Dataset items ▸
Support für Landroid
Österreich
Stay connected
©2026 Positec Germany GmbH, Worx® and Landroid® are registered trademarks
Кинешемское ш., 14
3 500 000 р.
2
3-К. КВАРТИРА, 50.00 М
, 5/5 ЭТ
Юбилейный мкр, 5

...

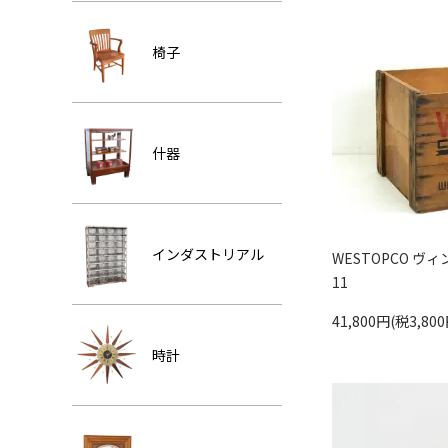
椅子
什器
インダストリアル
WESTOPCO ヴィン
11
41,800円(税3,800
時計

==

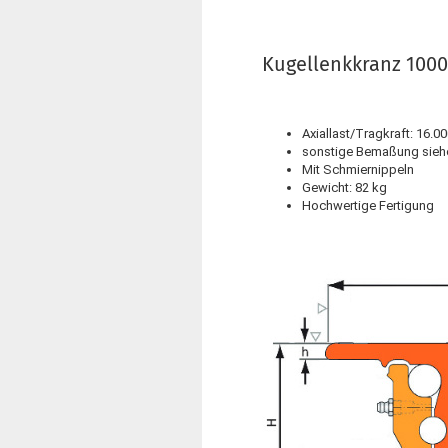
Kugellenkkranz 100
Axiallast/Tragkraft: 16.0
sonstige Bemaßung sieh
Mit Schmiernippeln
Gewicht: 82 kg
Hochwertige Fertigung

EXERCISE DIRECTIONS ▸ Note each line of the entries that has "Landroid" in it, and copy those lines.

RESPONSE FOR THIS EXERCISE ▸
Support für Landroid
©2026 Positec Germany GmbH, Worx® and Landroid® are registered trademarks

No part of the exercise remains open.